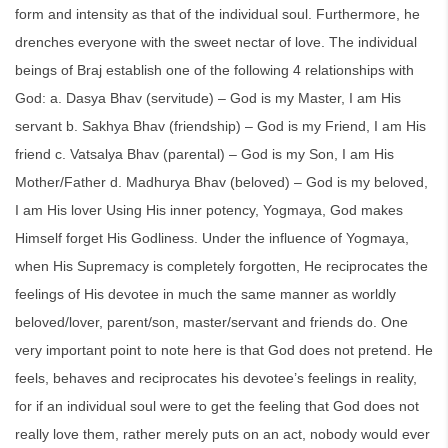
form and intensity as that of the individual soul. Furthermore, he
drenches everyone with the sweet nectar of love. The individual
beings of Braj establish one of the following 4 relationships with
God: a. Dasya Bhav (servitude) – God is my Master, I am His
servant b. Sakhya Bhav (friendship) – God is my Friend, I am His
friend c. Vatsalya Bhav (parental) – God is my Son, I am His
Mother/Father d. Madhurya Bhav (beloved) – God is my beloved,
I am His lover Using His inner potency, Yogmaya, God makes
Himself forget His Godliness. Under the influence of Yogmaya,
when His Supremacy is completely forgotten, He reciprocates the
feelings of His devotee in much the same manner as worldly
beloved/lover, parent/son, master/servant and friends do. One
very important point to note here is that God does not pretend. He
feels, behaves and reciprocates his devotee’s feelings in reality,
for if an individual soul were to get the feeling that God does not
really love them, rather merely puts on an act, nobody would ever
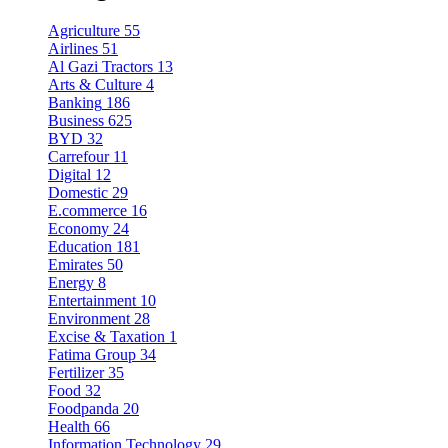
Agriculture
55
Airlines
51
Al Gazi Tractors
13
Arts & Culture
4
Banking
186
Business
625
BYD
32
Carrefour
11
Digital
12
Domestic
29
E.commerce
16
Economy
24
Education
181
Emirates
50
Energy
8
Entertainment
10
Environment
28
Excise & Taxation
1
Fatima Group
34
Fertilizer
35
Food
32
Foodpanda
20
Health
66
Information Technology
29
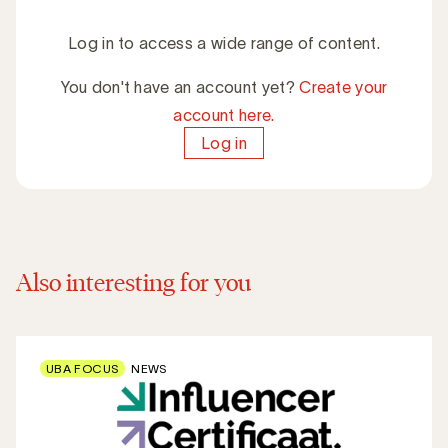
Log in to access a wide range of content.
You don't have an account yet?
Create your
account here.
Log in
Also interesting for you
UBA FOCUS
NEWS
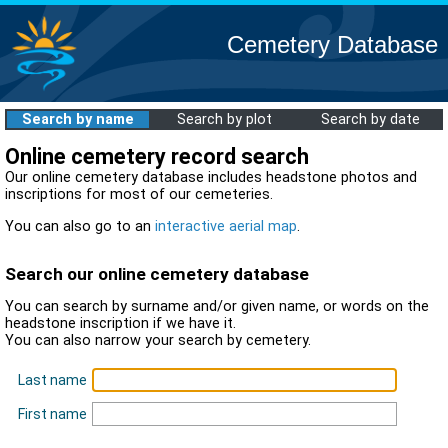
Cemetery Database
Search by name
Search by plot
Search by date
Online cemetery record search
Our online cemetery database includes headstone photos and
inscriptions for most of our cemeteries.
You can also go to an
interactive aerial map
.
Search our online cemetery database
You can search by surname and/or given name, or words on the
headstone inscription if we have it.
You can also narrow your search by cemetery.
Last name
First name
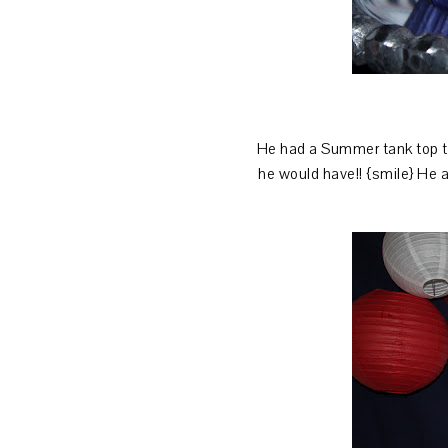
He had a Summer tank top that
he would have!! {smile} He a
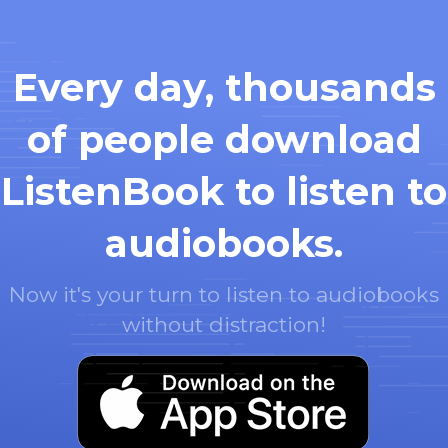
Every day, thousands
of people download
ListenBook to listen to
audiobooks.
Now it's your turn to listen to audiobooks
without distraction!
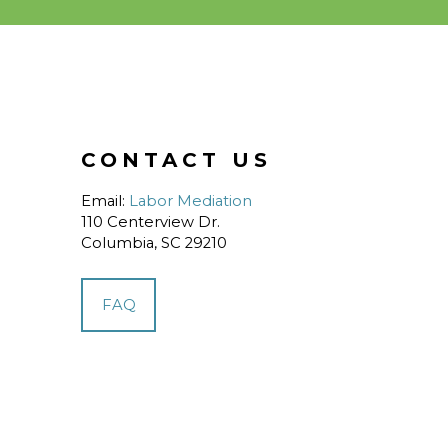
CONTACT US
Email:
Labor Mediation
110 Centerview Dr.
Columbia, SC 29210
FAQ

BRIEF: Without any pictures, output exactly the lines from the start of the material through the line that contains "Mother/Father d. Madhurya", and only those.

ANSWER:
form and intensity as that of the individual soul. Furthermore, he
drenches everyone with the sweet nectar of love. The individual
beings of Braj establish one of the following 4 relationships with
God: a. Dasya Bhav (servitude) – God is my Master, I am His
servant b. Sakhya Bhav (friendship) – God is my Friend, I am His
friend c. Vatsalya Bhav (parental) – God is my Son, I am His
Mother/Father d. Madhurya Bhav (beloved) – God is my beloved,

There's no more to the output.